_Task directions_: Show every line of the data where the word "uživatelských" can be found.

'''

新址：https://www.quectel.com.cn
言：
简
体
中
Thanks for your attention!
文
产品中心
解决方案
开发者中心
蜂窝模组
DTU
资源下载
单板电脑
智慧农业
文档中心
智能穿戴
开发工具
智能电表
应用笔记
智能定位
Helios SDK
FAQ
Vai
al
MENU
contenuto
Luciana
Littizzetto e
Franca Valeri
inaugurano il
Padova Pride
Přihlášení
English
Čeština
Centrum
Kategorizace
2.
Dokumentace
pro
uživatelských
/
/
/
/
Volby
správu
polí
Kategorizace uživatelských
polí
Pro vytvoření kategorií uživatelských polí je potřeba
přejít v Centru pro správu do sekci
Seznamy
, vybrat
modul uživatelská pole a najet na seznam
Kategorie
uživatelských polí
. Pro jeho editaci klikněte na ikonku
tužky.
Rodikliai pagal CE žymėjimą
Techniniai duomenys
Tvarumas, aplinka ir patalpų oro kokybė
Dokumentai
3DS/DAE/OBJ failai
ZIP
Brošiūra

'''
'''

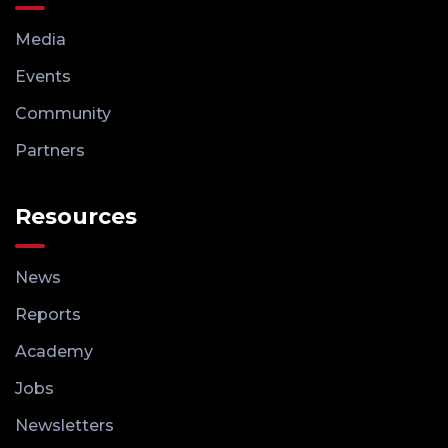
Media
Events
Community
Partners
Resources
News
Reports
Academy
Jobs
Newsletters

'''
'''

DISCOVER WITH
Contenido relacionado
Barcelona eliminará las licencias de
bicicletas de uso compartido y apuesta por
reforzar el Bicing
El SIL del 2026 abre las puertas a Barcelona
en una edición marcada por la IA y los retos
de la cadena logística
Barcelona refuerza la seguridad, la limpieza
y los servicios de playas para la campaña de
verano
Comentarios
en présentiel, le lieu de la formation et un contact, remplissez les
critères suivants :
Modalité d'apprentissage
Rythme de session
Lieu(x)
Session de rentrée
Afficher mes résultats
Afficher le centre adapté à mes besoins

'''

_Written reply_:
uživatelských
Kategorizace uživatelských
Pro vytvoření kategorií uživatelských polí je potřeba
uživatelských polí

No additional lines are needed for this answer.